▸ **Your objective**:
Would you set down the whole listing again exactly as it appears?

--- The records ---

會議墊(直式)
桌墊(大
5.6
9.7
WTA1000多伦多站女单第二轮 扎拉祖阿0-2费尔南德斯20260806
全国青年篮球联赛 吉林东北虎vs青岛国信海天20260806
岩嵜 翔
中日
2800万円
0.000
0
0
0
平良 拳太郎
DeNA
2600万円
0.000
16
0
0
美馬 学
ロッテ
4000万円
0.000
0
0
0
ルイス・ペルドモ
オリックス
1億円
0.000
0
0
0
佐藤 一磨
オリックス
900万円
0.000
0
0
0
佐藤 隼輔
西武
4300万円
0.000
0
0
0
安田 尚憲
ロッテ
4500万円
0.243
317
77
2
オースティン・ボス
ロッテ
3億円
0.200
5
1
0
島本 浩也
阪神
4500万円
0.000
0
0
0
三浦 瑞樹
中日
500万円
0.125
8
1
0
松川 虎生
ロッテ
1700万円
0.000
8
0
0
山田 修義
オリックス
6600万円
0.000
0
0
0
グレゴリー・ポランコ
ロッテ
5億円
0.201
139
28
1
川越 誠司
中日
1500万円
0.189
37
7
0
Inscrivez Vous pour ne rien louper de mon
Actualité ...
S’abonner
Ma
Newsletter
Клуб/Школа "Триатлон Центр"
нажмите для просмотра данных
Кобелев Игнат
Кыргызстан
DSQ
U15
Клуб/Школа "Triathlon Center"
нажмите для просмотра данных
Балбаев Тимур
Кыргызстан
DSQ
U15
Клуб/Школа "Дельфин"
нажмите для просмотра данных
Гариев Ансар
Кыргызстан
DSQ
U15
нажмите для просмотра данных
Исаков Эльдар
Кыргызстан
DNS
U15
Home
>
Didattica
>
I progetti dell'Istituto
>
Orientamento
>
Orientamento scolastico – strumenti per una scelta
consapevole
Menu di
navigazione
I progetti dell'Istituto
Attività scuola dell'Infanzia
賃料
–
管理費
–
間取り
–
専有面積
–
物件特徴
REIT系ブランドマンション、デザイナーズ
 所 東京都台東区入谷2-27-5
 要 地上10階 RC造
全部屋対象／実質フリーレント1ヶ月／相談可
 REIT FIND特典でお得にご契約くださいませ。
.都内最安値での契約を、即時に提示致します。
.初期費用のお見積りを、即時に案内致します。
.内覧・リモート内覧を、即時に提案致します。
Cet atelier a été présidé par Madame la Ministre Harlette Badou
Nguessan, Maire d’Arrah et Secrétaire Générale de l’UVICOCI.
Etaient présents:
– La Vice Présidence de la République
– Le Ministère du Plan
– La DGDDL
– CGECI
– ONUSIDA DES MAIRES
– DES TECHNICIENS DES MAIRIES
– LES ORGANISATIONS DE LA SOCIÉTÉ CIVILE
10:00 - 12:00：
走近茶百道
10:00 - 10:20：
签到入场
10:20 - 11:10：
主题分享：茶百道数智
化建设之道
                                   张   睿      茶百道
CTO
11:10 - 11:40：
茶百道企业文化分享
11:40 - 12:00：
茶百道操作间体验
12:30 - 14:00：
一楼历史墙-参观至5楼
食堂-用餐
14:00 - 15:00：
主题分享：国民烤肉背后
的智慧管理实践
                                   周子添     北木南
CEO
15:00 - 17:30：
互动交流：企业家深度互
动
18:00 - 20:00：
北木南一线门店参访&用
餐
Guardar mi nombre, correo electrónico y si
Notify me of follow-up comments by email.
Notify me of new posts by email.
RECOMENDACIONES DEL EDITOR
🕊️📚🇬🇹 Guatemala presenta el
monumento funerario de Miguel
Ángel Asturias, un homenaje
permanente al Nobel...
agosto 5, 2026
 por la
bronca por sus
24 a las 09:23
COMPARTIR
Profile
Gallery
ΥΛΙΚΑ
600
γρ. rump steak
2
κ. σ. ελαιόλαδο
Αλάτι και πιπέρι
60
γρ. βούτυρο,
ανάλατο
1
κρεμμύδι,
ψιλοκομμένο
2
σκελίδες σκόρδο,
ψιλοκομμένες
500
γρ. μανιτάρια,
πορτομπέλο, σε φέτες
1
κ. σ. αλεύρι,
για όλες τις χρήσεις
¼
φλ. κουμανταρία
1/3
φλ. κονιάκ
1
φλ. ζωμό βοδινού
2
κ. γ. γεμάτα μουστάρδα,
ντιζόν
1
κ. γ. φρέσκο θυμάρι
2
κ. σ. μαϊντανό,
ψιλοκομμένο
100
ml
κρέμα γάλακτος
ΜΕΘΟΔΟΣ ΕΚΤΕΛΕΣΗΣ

---

▸ **Answer**:
會議墊(直式)
桌墊(大
5.6
9.7
WTA1000多伦多站女单第二轮 扎拉祖阿0-2费尔南德斯20260806
全国青年篮球联赛 吉林东北虎vs青岛国信海天20260806
岩嵜 翔
中日
2800万円
0.000
0
0
0
平良 拳太郎
DeNA
2600万円
0.000
16
0
0
美馬 学
ロッテ
4000万円
0.000
0
0
0
ルイス・ペルドモ
オリックス
1億円
0.000
0
0
0
佐藤 一磨
オリックス
900万円
0.000
0
0
0
佐藤 隼輔
西武
4300万円
0.000
0
0
0
安田 尚憲
ロッテ
4500万円
0.243
317
77
2
オースティン・ボス
ロッテ
3億円
0.200
5
1
0
島本 浩也
阪神
4500万円
0.000
0
0
0
三浦 瑞樹
中日
500万円
0.125
8
1
0
松川 虎生
ロッテ
1700万円
0.000
8
0
0
山田 修義
オリックス
6600万円
0.000
0
0
0
グレゴリー・ポランコ
ロッテ
5億円
0.201
139
28
1
川越 誠司
中日
1500万円
0.189
37
7
0
Inscrivez Vous pour ne rien louper de mon
Actualité ...
S’abonner
Ma
Newsletter
Клуб/Школа "Триатлон Центр"
нажмите для просмотра данных
Кобелев Игнат
Кыргызстан
DSQ
U15
Клуб/Школа "Triathlon Center"
нажмите для просмотра данных
Балбаев Тимур
Кыргызстан
DSQ
U15
Клуб/Школа "Дельфин"
нажмите для просмотра данных
Гариев Ансар
Кыргызстан
DSQ
U15
нажмите для просмотра данных
Исаков Эльдар
Кыргызстан
DNS
U15
Home
>
Didattica
>
I progetti dell'Istituto
>
Orientamento
>
Orientamento scolastico – strumenti per una scelta
consapevole
Menu di
navigazione
I progetti dell'Istituto
Attività scuola dell'Infanzia
賃料
–
管理費
–
間取り
–
専有面積
–
物件特徴
REIT系ブランドマンション、デザイナーズ
 所 東京都台東区入谷2-27-5
 要 地上10階 RC造
全部屋対象／実質フリーレント1ヶ月／相談可
 REIT FIND特典でお得にご契約くださいませ。
.都内最安値での契約を、即時に提示致します。
.初期費用のお見積りを、即時に案内致します。
.内覧・リモート内覧を、即時に提案致します。
Cet atelier a été présidé par Madame la Ministre Harlette Badou
Nguessan, Maire d’Arrah et Secrétaire Générale de l’UVICOCI.
Etaient présents:
– La Vice Présidence de la République
– Le Ministère du Plan
– La DGDDL
– CGECI
– ONUSIDA DES MAIRES
– DES TECHNICIENS DES MAIRIES
– LES ORGANISATIONS DE LA SOCIÉTÉ CIVILE
10:00 - 12:00：
走近茶百道
10:00 - 10:20：
签到入场
10:20 - 11:10：
主题分享：茶百道数智
化建设之道
                                   张   睿      茶百道
CTO
11:10 - 11:40：
茶百道企业文化分享
11:40 - 12:00：
茶百道操作间体验
12:30 - 14:00：
一楼历史墙-参观至5楼
食堂-用餐
14:00 - 15:00：
主题分享：国民烤肉背后
的智慧管理实践
                                   周子添     北木南
CEO
15:00 - 17:30：
互动交流：企业家深度互
动
18:00 - 20:00：
北木南一线门店参访&用
餐
Guardar mi nombre, correo electrónico y si
Notify me of follow-up comments by email.
Notify me of new posts by email.
RECOMENDACIONES DEL EDITOR
🕊️📚🇬🇹 Guatemala presenta el
monumento funerario de Miguel
Ángel Asturias, un homenaje
permanente al Nobel...
agosto 5, 2026
 por la
bronca por sus
24 a las 09:23
COMPARTIR
Profile
Gallery
ΥΛΙΚΑ
600
γρ. rump steak
2
κ. σ. ελαιόλαδο
Αλάτι και πιπέρι
60
γρ. βούτυρο,
ανάλατο
1
κρεμμύδι,
ψιλοκομμένο
2
σκελίδες σκόρδο,
ψιλοκομμένες
500
γρ. μανιτάρια,
πορτομπέλο, σε φέτες
1
κ. σ. αλεύρι,
για όλες τις χρήσεις
¼
φλ. κουμανταρία
1/3
φλ. κονιάκ
1
φλ. ζωμό βοδινού
2
κ. γ. γεμάτα μουστάρδα,
ντιζόν
1
κ. γ. φρέσκο θυμάρι
2
κ. σ. μαϊντανό,
ψιλοκομμένο
100
ml
κρέμα γάλακτος
ΜΕΘΟΔΟΣ ΕΚΤΕΛΕΣΗΣ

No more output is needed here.